Yeah I have, shitty vanilla cards are the worse part of limited, that's why you never see those cards in cubes. The only reason wizards makes those cards is because 'muh new players' and because they're lazy as fuck

You don't actually need bad cards to have good limited, cube drafts are a thing.

well attacking and blocking are obviously a big part of it, but there's stuff like anthem effects, firebreathing effects, discard effects like wild mongrel or waterfront bouncer (these are similar but different to instants and sorceries since creatures are much easier to remove)

Even just french vanilla abilities do a lot to make a card more interesting

>Yeah I have, shitty vanilla cards are the worse part of limited
Maintaining simplicity through some means in a set that is relatively complex in general is valuable.

>that's why you never see those cards in cubes.
Not many cubes are more engaging draft formats than the top formats that Wizards has put together in the past.

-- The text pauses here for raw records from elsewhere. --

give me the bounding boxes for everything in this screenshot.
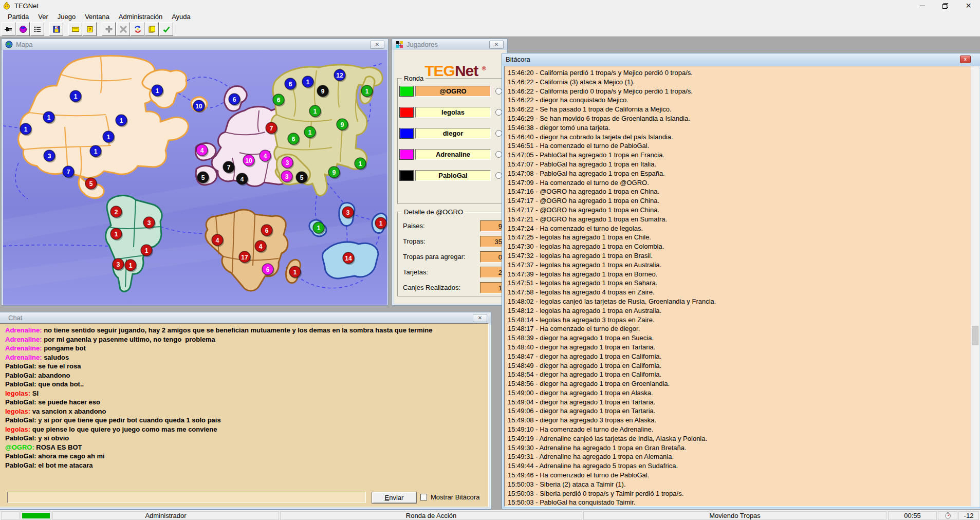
menu-item-ayuda[interactable]: Ayuda (167, 12, 195, 21)
players-list: @OGROlegolasdiegorAdrenalinePabloGal (398, 79, 502, 203)
svg-text:7: 7 (270, 125, 273, 132)
menu-item-ventana[interactable]: Ventana (80, 12, 114, 21)
bitacora-scrollbar[interactable] (971, 66, 979, 506)
chat-message: PabloGal: se puede hacer eso (5, 398, 483, 407)
menu-item-partida[interactable]: Partida (3, 12, 33, 21)
toolbar: ? (0, 22, 980, 37)
svg-text:5: 5 (89, 180, 93, 188)
svg-text:1: 1 (359, 160, 362, 168)
chat-messages: Adrenaline: no tiene sentido seguir juga… (0, 324, 488, 490)
svg-text:3: 3 (286, 159, 289, 166)
log-entry: 15:47:39 - legolas ha agregado 1 tropa e… (508, 270, 968, 279)
toolbar-connect-icon[interactable] (2, 22, 15, 36)
log-entry: 15:50:03 - PabloGal ha conquistado Taimi… (508, 498, 968, 506)
chat-author: PabloGal: (5, 398, 36, 406)
svg-text:2: 2 (115, 209, 118, 216)
chat-author: PabloGal: (5, 461, 36, 469)
log-entry: 15:48:56 - diegor ha agregado 1 tropa en… (508, 379, 968, 388)
chat-input-row: Enviar Mostrar Bitácora (0, 492, 488, 504)
detalle-label: Tropas para agregar: (403, 253, 466, 261)
toolbar-world-icon[interactable] (16, 22, 30, 36)
detalle-label: Paises: (403, 222, 425, 230)
toolbar-cards-icon[interactable] (145, 22, 159, 36)
toolbar-list-icon[interactable] (30, 22, 44, 36)
scrollbar-thumb[interactable] (972, 326, 978, 345)
show-log-checkbox[interactable] (420, 494, 427, 500)
log-entry: 15:48:49 - diegor ha agregado 1 tropa en… (508, 361, 968, 370)
toolbar-card-icon[interactable] (68, 22, 82, 36)
jugadores-window: Jugadores ✕ TEGNet ® Ronda @OGROlegolasd… (392, 39, 508, 306)
player-row: Adrenaline (399, 149, 505, 160)
toolbar-save-icon[interactable] (49, 22, 63, 36)
map-canvas[interactable]: 1111111371065741047543356112961191691231… (3, 50, 386, 304)
log-entry: 15:49:31 - Adrenaline ha agregado 1 trop… (508, 452, 968, 461)
mapa-titlebar[interactable]: Mapa ✕ (2, 39, 388, 50)
mapa-close-icon[interactable]: ✕ (370, 41, 384, 49)
menu-item-administración[interactable]: Administración (114, 12, 167, 21)
chat-message: PabloGal: y si por que tiene que pedir b… (5, 416, 483, 425)
chat-author: Adrenaline: (5, 336, 42, 343)
svg-text:14: 14 (345, 255, 352, 262)
chat-message: PabloGal: se fue el rosa (5, 362, 483, 371)
menu-item-ver[interactable]: Ver (33, 12, 53, 21)
toolbar-separator (64, 22, 68, 36)
player-name-field: Adrenaline (415, 149, 491, 160)
menu-item-juego[interactable]: Juego (53, 12, 80, 21)
timer-icon (945, 512, 951, 519)
bitacora-titlebar[interactable]: Bitácora x (502, 53, 980, 65)
log-entry: 15:48:14 - legolas ha agregado 3 tropas … (508, 315, 968, 325)
player-color-swatch (399, 86, 414, 97)
svg-text:9: 9 (332, 169, 336, 176)
chat-close-icon[interactable]: ✕ (473, 314, 487, 322)
svg-text:12: 12 (336, 72, 343, 79)
toolbar-exchange-icon[interactable] (131, 22, 144, 36)
chat-author: PabloGal: (5, 380, 36, 388)
connection-indicator (22, 513, 50, 518)
svg-text:1: 1 (47, 114, 51, 121)
log-entry: 15:46:20 - California perdió 1 tropa/s y… (508, 68, 968, 78)
mdi-area: Mapa ✕ (0, 37, 980, 510)
chat-titlebar[interactable]: Chat ✕ (0, 312, 491, 323)
show-log-label[interactable]: Mostrar Bitácora (431, 493, 479, 501)
chat-author: PabloGal: (5, 452, 36, 460)
chat-input[interactable] (7, 492, 366, 503)
log-entry: 15:48:17 - Ha comenzado el turno de dieg… (508, 324, 968, 333)
app-title: TEGNet (14, 2, 39, 10)
chat-message: legolas: va sancion x abandono (5, 407, 483, 416)
svg-text:6: 6 (289, 81, 292, 88)
bitacora-close-icon[interactable]: x (960, 55, 971, 63)
log-entry: 15:46:38 - diegor tomó una tarjeta. (508, 123, 968, 133)
chat-message: PabloGal: el bot me atacara (5, 461, 483, 470)
svg-text:1: 1 (156, 87, 159, 95)
player-color-swatch (399, 128, 414, 139)
toolbar-accept-icon[interactable] (159, 22, 173, 36)
player-row: legolas (399, 107, 505, 118)
chat-message: Adrenaline: por mi ganenla y pasenme ult… (5, 335, 483, 344)
chat-message: PabloGal: que onda bot.. (5, 380, 483, 389)
restore-button[interactable] (934, 0, 957, 11)
svg-text:3: 3 (48, 153, 51, 160)
jugadores-titlebar[interactable]: Jugadores ✕ (392, 39, 507, 50)
svg-text:1: 1 (107, 134, 110, 141)
log-entry: 15:49:30 - Adrenaline ha agregado 1 trop… (508, 443, 968, 453)
close-button[interactable]: ✕ (957, 0, 980, 11)
chat-author: PabloGal: (5, 434, 36, 442)
svg-text:5: 5 (300, 174, 304, 181)
chat-message: legolas: SI (5, 389, 483, 398)
minimize-button[interactable] (911, 0, 934, 11)
log-list: 15:46:20 - California perdió 1 tropa/s y… (505, 66, 971, 506)
svg-text:1: 1 (74, 93, 78, 100)
app-logo-icon (3, 2, 11, 10)
chat-author: legolas: (5, 389, 30, 397)
chat-message: Adrenaline: saludos (5, 353, 483, 362)
status-bar: Administrador Ronda de Acción Moviendo T… (0, 510, 980, 520)
chat-message: PabloGal: ahora me cago ah mi (5, 452, 483, 461)
chat-message: PabloGal: y si obvio (5, 434, 483, 443)
log-entry: 15:47:08 - PabloGal ha agregado 1 tropa … (508, 169, 968, 178)
chat-body: Adrenaline: no tiene sentido seguir juga… (0, 323, 489, 507)
chat-message: PabloGal: abandono (5, 371, 483, 380)
toolbar-card-question-icon[interactable]: ? (83, 22, 97, 36)
toolbar-separator (97, 22, 102, 36)
send-button[interactable]: Enviar (372, 492, 417, 504)
jugadores-close-icon[interactable]: ✕ (489, 41, 504, 49)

RGD draft. Try it sometimes if you can (Online probably, for price reasons), it is at the very worst in the top 3 best draft formats.

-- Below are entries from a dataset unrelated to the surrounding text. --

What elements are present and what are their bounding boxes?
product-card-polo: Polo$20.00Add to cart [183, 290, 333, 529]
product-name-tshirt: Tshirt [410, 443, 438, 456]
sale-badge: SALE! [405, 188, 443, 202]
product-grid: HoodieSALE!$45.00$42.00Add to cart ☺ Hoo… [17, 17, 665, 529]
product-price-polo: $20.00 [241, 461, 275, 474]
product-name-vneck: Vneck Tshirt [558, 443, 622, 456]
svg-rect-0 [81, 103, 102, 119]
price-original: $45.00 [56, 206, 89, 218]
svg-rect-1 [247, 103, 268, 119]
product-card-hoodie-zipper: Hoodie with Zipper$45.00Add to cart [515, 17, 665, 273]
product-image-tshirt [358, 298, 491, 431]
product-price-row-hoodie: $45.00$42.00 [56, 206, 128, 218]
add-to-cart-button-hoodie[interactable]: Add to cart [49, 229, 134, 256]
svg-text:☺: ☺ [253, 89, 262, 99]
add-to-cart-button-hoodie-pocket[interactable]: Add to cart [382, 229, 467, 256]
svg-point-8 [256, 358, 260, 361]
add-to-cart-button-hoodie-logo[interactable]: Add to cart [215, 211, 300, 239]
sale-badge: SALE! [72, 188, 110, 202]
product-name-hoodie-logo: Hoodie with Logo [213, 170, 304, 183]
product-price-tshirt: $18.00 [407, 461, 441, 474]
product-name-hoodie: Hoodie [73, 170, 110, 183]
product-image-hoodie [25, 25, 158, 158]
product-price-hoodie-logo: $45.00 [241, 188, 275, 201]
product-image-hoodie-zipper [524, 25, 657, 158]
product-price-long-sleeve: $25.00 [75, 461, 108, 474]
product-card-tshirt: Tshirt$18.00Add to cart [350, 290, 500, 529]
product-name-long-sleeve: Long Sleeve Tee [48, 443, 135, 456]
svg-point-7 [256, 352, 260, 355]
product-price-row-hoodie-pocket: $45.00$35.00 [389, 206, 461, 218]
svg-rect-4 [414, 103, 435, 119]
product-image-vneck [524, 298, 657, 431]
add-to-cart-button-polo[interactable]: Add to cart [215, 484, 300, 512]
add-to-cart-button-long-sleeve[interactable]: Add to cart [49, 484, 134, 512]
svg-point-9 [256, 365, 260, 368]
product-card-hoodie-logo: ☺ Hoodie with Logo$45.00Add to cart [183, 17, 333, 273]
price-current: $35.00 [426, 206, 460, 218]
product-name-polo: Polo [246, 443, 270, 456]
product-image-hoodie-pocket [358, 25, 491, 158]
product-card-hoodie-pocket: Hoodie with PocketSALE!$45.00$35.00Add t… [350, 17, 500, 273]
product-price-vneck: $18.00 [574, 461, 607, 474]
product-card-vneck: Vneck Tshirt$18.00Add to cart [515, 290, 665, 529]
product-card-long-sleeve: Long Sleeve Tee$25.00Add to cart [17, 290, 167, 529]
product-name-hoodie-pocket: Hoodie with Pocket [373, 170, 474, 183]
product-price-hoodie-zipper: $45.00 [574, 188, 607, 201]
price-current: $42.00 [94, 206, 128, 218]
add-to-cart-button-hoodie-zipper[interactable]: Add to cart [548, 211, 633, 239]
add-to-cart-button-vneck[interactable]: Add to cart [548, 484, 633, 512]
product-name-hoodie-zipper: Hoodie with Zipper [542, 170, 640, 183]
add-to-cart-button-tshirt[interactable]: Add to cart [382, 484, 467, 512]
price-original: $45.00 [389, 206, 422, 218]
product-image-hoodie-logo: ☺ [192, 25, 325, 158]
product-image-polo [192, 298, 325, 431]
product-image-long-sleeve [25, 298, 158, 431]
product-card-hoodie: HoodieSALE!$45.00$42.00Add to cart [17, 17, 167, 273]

The card's good, the name not so much.

>This works, right? The attaching can work just fine if built into the replacement effect.

Also, finished FFX for the first time. Those giggles mang.

>The card's good, the name not so much.
It's not even the real name, I just "isolated" it from the flavor of the setting to get it to you without noise. Which rarity do you think it should be?

>Yevon's Mark
I think you could reduce it to just "Enchant creature" (maybe without quotes?), you're telling the player to attach it to that anyways.

I think it works and that you can find similar cards, let me do a search.

Noticed your set symbol before but never a FFX theme, is it there?
>Those giggles mang
:^)

>Card
I'd set it at common. WotC would probably do uncommon though.

>Yevon's
Mines uses a replacement effect instead of jumping loops with triggers (which is what WotC has used so far). I'm not quite sure if the wording of a replacement effect can attach the object its replacing, although it should.

>Symbol
Uh-oh. Does the symbol resemble anything from the FF universe?
And probably not, but might aswell just do a few cards while I've got the rush.

I see the problem now, it's a replacement effect. Do you really need it to be that way?
I also see where you got the template.
The biggest issue is that a static ability can't target things. I suggest you make it a triggered ability.
As for the second and third abilities, I'd try to change it because I'm not sure if you can use "unattached" that way.
>Whenever a creature dies, you may return it to the battlefield under your control and exile enchanted creature. If you do, attach ~ to the returned creature.
I really don't like this "returned" part

>>Symbol
I meant if you've posted more cards which reference it.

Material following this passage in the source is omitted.